This work investigates the mechanisms underlying errors made by large language models in deterministic tasks such as arithmetic, which remain poorly understood. Drawing on effective field theory, the authors reduce the complex parameter space of Transformers to two interpretable quantities: a base noise rate and the number of latent erroneous tokens. They demonstrate that errors arise from the accumulation of small inaccuracies within the attention mechanism, which eventually surpass a critical threshold—challenging conventional explanations like “reasoning collapse.” Through quantitative modeling, error analysis, and prompt engineering, the proposed framework accurately predicts error rates on Gemini 2.5 Flash/Pro and DeepSeek R1, and successfully informs the design of prompting strategies that significantly reduce error occurrence.
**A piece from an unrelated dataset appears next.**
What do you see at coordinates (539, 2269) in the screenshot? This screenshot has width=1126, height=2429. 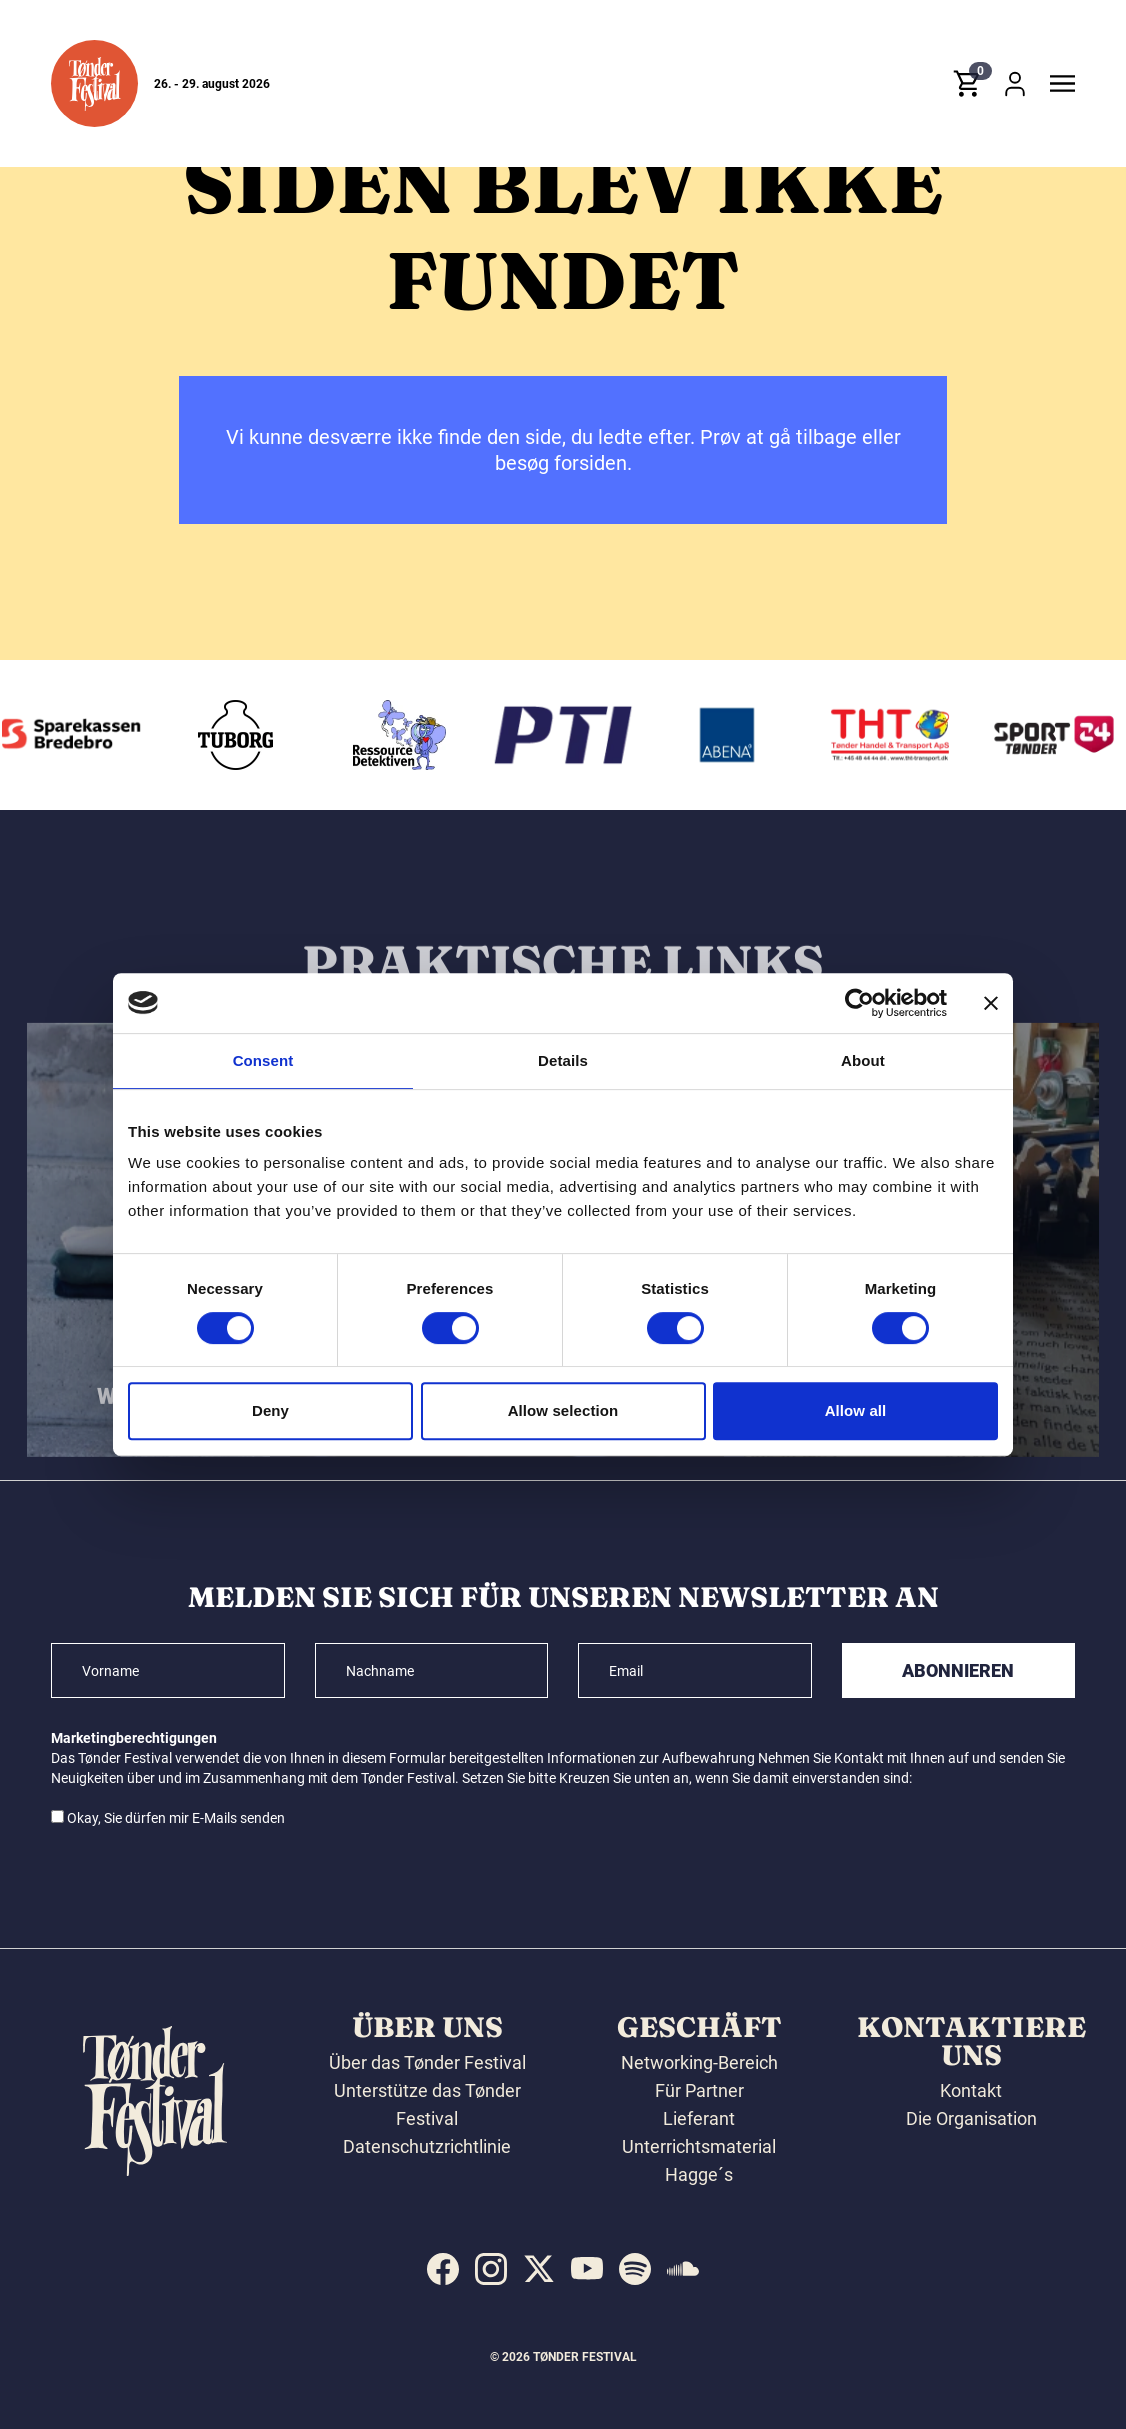 I see `[indexed:visit_us_at x]` at bounding box center [539, 2269].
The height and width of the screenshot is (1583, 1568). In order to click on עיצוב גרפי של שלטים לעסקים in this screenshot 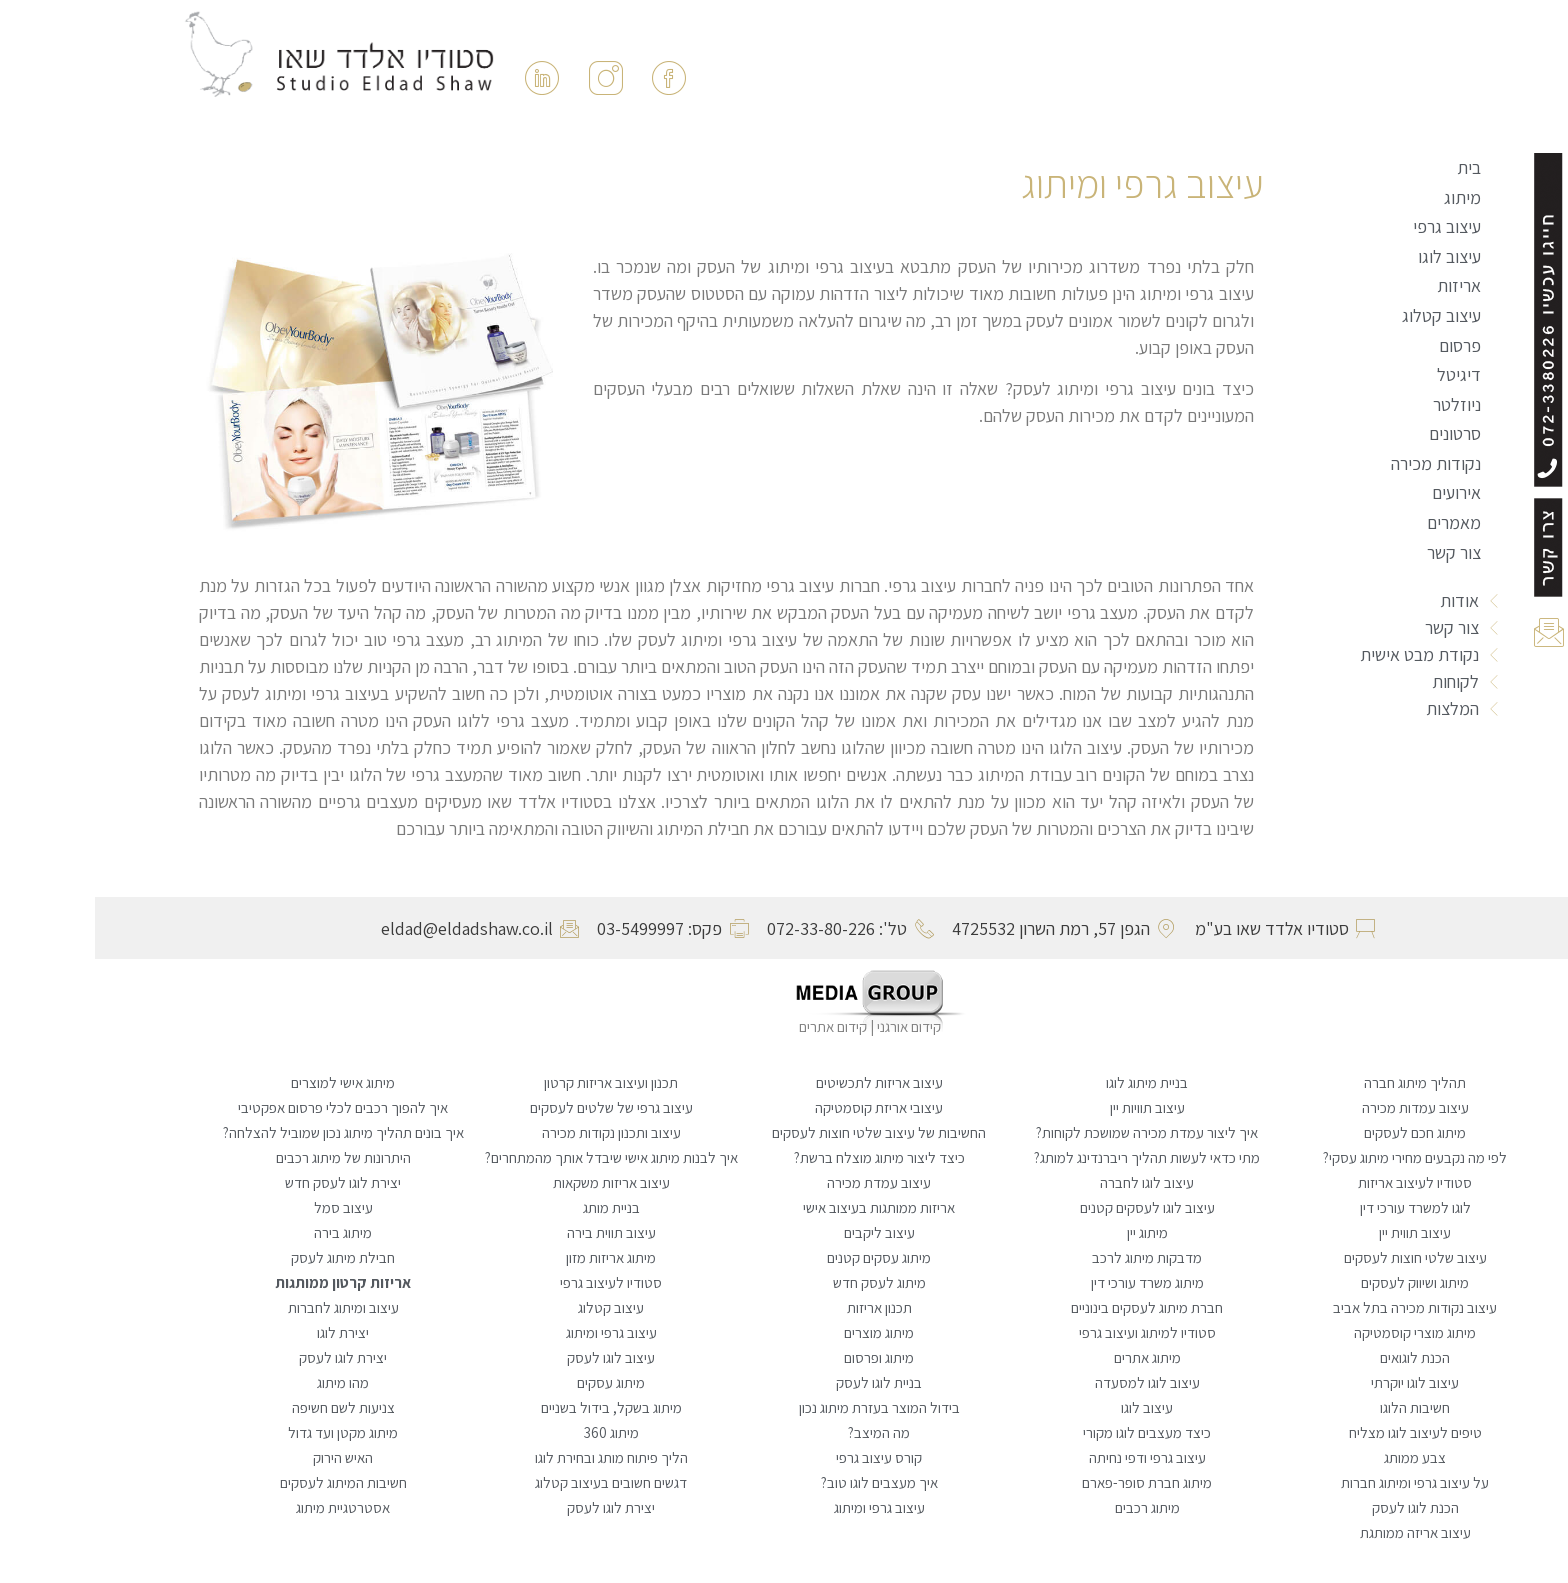 , I will do `click(516, 1107)`.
We study the error rate of LLMs on tasks like arithmetic that require a deterministic output, and repetitive processing of tokens drawn from a small set of alternatives. We argue that incorrect predictions arise when small errors in the attention mechanism accumulate to cross a threshold, and use this insight to derive a quantitative two-parameter relationship between the accuracy and the complexity of the task. The two parameters vary with the prompt and the model; they can be interpreted in terms of an elementary noise rate, and the number of plausible erroneous tokens that can be predicted. Our analysis is inspired by an ``effective field theory''perspective: the LLM's many raw parameters can be reorganized into just two parameters that govern the error rate. We perform extensive empirical tests, using Gemini 2.5 Flash, Gemini 2.5 Pro and DeepSeek R1, and find excellent agreement between the predicted and observed accuracy for a variety of tasks, although we also identify deviations in some cases. Our model provides an alternative to suggestions that errors made by LLMs on long repetitive tasks indicate the ``collapse of reasoning'', or an inability to express ``compositional''functions. Finally, we show how to construct prompts to reduce the error rate.